Findings from the phase 2 NADIM trial reinforced the rationale for using neoadjuvant chemoimmunotherapy to treat patients with stage IIIA resectable non–small cell lung cancer based on differences between pathologic complete responders and non–pathologic complete responders
Differences in upregulated antigen processing, T-cell receptor coexpression and lymphocyte infiltration pathways in pathologic complete responses (pCRs) vs non–pCRs with stage IIIA resectable non–small cell lung cancer support the use of a platinum-based chemotherapy and anti–PD-1 regimen, according to data from the phase 2 NADIM trial (NCT03838159) that was presented at the 2022 World Conference on Lung Cancer.1
When assessing differences in the immune landscape between the 2 arms, investigators reported that up to 22 genes were upregulated in the non-pCR cohort, the majority of which were related to proliferation, including ISG15 and TNFRSF18. An upregulation in pathways related to antigen processing, T-cell receptor coexpression and lymphocyte infiltration, in particular, were observed in the pCR arm, while the non-PCR group demonstrated an upregulation in proliferation, tumor marker, and interferon signaling, which could be attributed to visible tumor cells in surgical specimens.
“The upregulated pathways in surgical samples of [pCR] patients suggests that an effective immune response to PD-1 blockade was [observed],” Marta Casarrubios, MSc, a translational researcher at Hospital Universitario Puerta De Hierro Majadahonda, said during a presentation on the findings. “Additionally, we have identified an immune expression signature in surgical specimens associated with disease progression for non-[pCR] patients which could help in the follow-up and therapeutic management of these high-risk patients.”

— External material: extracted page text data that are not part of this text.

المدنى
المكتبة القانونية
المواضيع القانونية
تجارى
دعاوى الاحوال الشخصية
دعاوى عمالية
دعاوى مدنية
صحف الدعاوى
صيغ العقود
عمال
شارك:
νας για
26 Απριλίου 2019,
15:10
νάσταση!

Results from the study were previously published in Lancet Oncology,2 indicating that patients treated with neoadjuvant chemoimmunotherapy achieved a 2-year overall survival (OS) and progression-free survival (PFS) rate of 90% and 77%, respectively. Moreover, a pCR was noted in 63% pf the population. Given that those with a non-pCR are at a higher risk of progression compared with those who have had a pCR, investigators set out to identify gene expression patterns that could affect the non-pCR group.
Using samples from the NADIM trial, investigators identified 36 patients who underwent surgery who were stratified based on pCR (0% cells) or non-pCR (10% of cells or less or over 10% of cells). An RNA sequencing analysis was performed on 395 immune-related genes to determine differences in differentially-expressed genes, differentially-expressed molecular pathways and the immune cell populations estimation between cohorts.

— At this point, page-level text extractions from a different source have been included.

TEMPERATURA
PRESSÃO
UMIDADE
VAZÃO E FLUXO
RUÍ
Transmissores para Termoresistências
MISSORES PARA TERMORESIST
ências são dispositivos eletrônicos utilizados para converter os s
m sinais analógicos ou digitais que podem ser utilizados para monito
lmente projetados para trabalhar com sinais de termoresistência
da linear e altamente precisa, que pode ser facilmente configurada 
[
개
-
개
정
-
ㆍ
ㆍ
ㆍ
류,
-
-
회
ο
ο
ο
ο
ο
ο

In the non-pCR group, patients were categorized as progressors (n = 5) and non-progressors (n = 9); this was dependent on whether patients demonstrated evidence of disease progression at 34.2 months after diagnosis. A total of 10 genes were identified as differentially upregulated within the non-pCR cohort, including tumor markers, as well as type I interferon and in interferon signaling. Between the progressive and non-progressive arms, no differences were observed in terms of differential-expressed pathways or immune cell subtypes.

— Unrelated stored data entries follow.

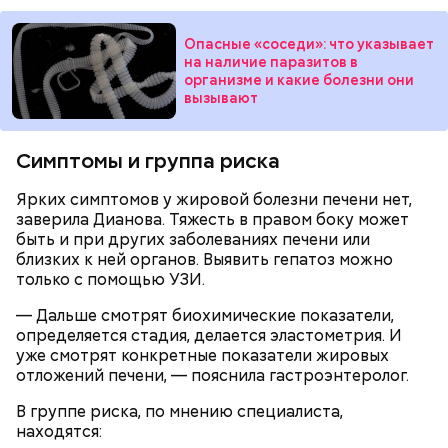
молний не редкость и в Москве.
Опасные «соседи»: что указывает
на наличие паразитов в
организме и какие болезни они
вызывают
Симптомы и группа риска
Ярких симптомов у жировой болезни печени нет,
заверила Дианова. Тяжесть в правом боку может
быть и при других заболеваниях печени или
близких к ней органов. Выявить гепатоз можно
Макеев ежегодно встречается с коллегами по
только с помощью УЗИ.
ликвидации аварии на Чернобыльской АЭС. По его
словам, «старая дружба не ржавеет». При встречах
— Дальше смотрят биохимические показатели,
— Бояться шаровых молний не надо, важно
ликвидаторы в основном разговаривают о личном,
определяется стадия, делается эластометрия. И
сохранять спокойствие. Обычная молния — это
о том, как дела, что нового произошло за год.
уже смотрят конкретные показатели жировых
серьезно, особенно если находитесь в воде, около
отложений печени, — пояснила гастроэнтеролог.
высоких зданий и предметов, около деревьев, —
отметил ученый.
В группе риска, по мнению специалиста,
находятся:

Moreover, findings from a survival analysis identified an association between higher levels of ATK1 among samples from non-PCR patients, as well as an increased risk of progression or death. Those in the progression and non-progression groups did not demonstrate any differences in terms of estimated cell proportion, although patients in the non-pCR cohort had an increased association with higher neutrophils and lower OS and PFS.